Even as fears about the spread of the coronavirus have sent global stocks tumbling, one of Wall Street’s biggest banks is urging investors to stay the course.
Analysts at JPMorgan have yet to budge from their positive view on global equities, in part because they say similar health scares historically have failed to derail even local stock markets, which can be the most vulnerable to the economic consequences of a virus pandemic. Instead, a team led by Mislav Matejka underscored that past outbreaks served as “buying opportunities, rather than the reasons for sustained selling,” in a Monday client note.
Even though the coronavirus remains in its early stages and “is likely to worsen before getting better,” JPMorgan analysts stressed that prior global health scares failed to unsettle equities for an extended period.
Their prognosis could give some comfort to stock-market investors across the world who have taken a hit since last week. Health officials in China already have reported more than 2,700 cases and 80 deaths due to the illness.

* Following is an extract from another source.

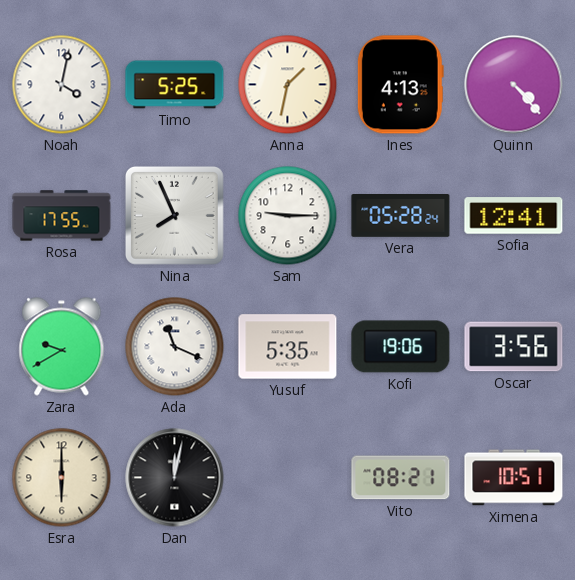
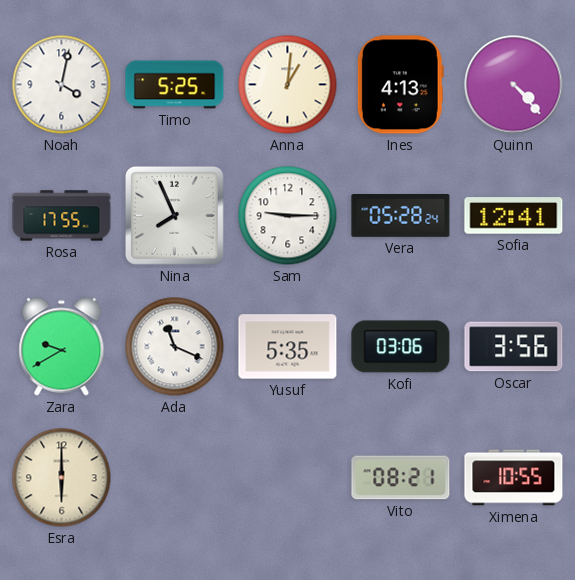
Anna: 1:32 -> 1:01
Kofi: 19:06 -> 03:06
Dan: 12:02 -> none
Ximena: 10:51 -> 10:55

For their analysis, JPMorgan staffers looked at how local equity markets reacted to four previous health crises in the last two decades: severe acute respiratory syndrome, or SARS, swine flu, Ebola and Zika.
During the depths of SARS, the closest comparison for the recent coronavirus outbreak, the MSCI Hong Kong index EWH, -3.64% shed around 9.3%, based on when global interest in the virus started to show up until it started to peak, a measure gauged by the number of news stories written about the topic.
After this peak, Hong Kong shares jumped 9.8% in a month, and then 17% in three months.
“The more equities fell initially, the more they subsequently rebounded. These episodes did not lead to a prolonged period of selling, and were the buying opportunity within weeks,” JPMorgan analysts wrote.